Collected data:
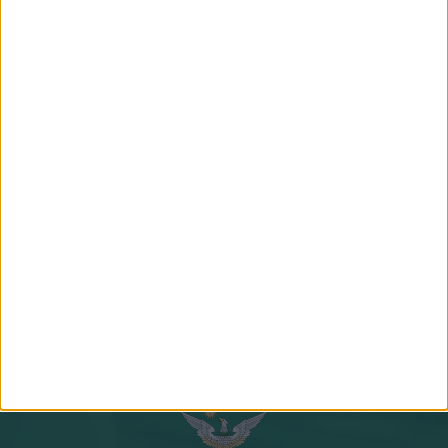
NAGY PÉTER ZOLTÁN
GÉBER JÁNOS
gazdasági agrármérnök, jogi
geográfus, projektmenedzser
szakokleveles közgazdász
Csapatunk összes tagja
Csatlakozz hozzánk!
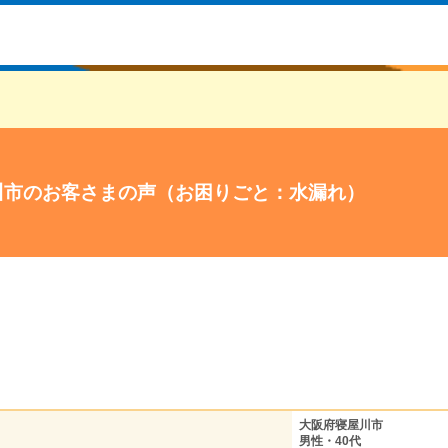
川市のお客さまの声（お困りごと：水漏れ）
大阪府寝屋川市
男性・40代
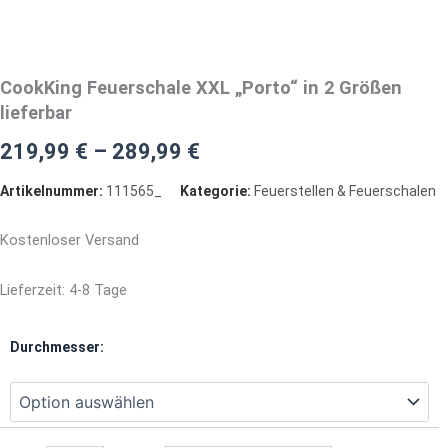
CookKing Feuerschale XXL „Porto“ in 2 Größen
lieferbar
219,99
€
–
289,99
€
Artikelnummer:
111565_
Kategorie:
Feuerstellen & Feuerschalen
Kostenloser Versand
Lieferzeit:
4-8 Tage
CookKing
Durchmesser:
Feuerschale
XXL
"Porto"
in
2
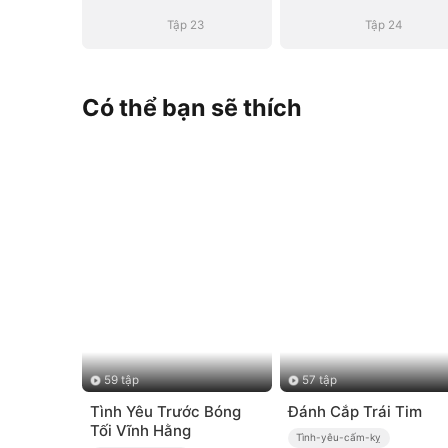
Tập 23
Tập 24
Có thể bạn sẽ thích
59 tập
57 tập
Tình Yêu Trước Bóng
Đánh Cắp Trái Tim
Tối Vĩnh Hằng
Tình-yêu-cấm-kỵ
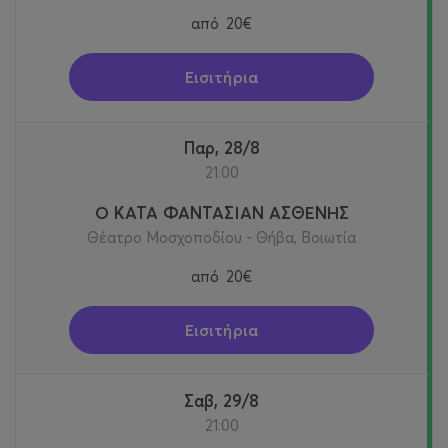
από
20€
Εισιτήρια
Παρ, 28/8
21:00
Ο ΚΑΤΑ ΦΑΝΤΑΣΙΑΝ ΑΣΘΕΝΗΣ
Θέατρο Μοσχοποδίου - Θήβα, Βοιωτία
από
20€
Εισιτήρια
Σαβ, 29/8
21:00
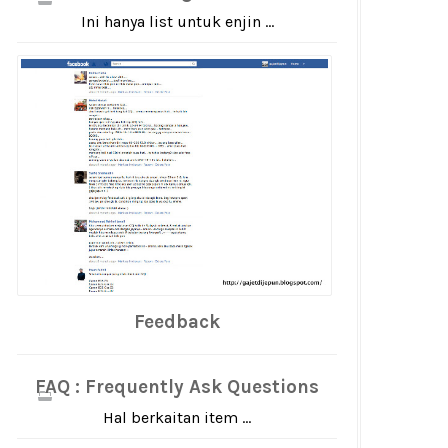
Ini hanya list untuk enjin ...
Feedback
FAQ : Frequently Ask Questions
Hal berkaitan item ...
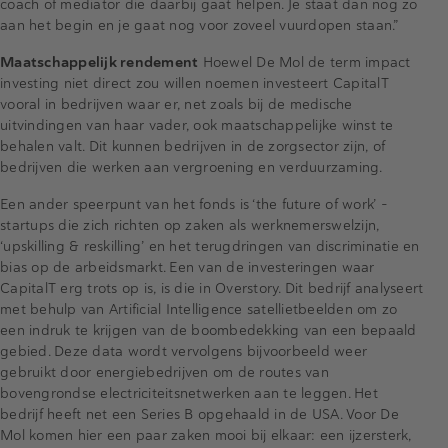
coach of mediator die daarbij gaat helpen. Je staat dan nog zo
aan het begin en je gaat nog voor zoveel vuurdopen staan.”
Maatschappelijk rendement
Hoewel De Mol de term impact
investing niet direct zou willen noemen investeert CapitalT
vooral in bedrijven waar er, net zoals bij de medische
uitvindingen van haar vader, ook maatschappelijke winst te
behalen valt. Dit kunnen bedrijven in de zorgsector zijn, of
bedrijven die werken aan vergroening en verduurzaming.
Een ander speerpunt van het fonds is ‘the future of work’ -
startups die zich richten op zaken als werknemerswelzijn,
‘upskilling & reskilling’ en het terugdringen van discriminatie en
bias op de arbeidsmarkt. Een van de investeringen waar
CapitalT erg trots op is, is die in Overstory. Dit bedrijf analyseert
met behulp van Artificial Intelligence satellietbeelden om zo
een indruk te krijgen van de boombedekking van een bepaald
gebied. Deze data wordt vervolgens bijvoorbeeld weer
gebruikt door energiebedrijven om de routes van
bovengrondse electriciteitsnetwerken aan te leggen. Het
bedrijf heeft net een Series B opgehaald in de USA. Voor De
Mol komen hier een paar zaken mooi bij elkaar: een ijzersterk,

Aim of the exercise: Give the number of lines in the records that contain the word "waar", and write nothing else.

Result of the task: 2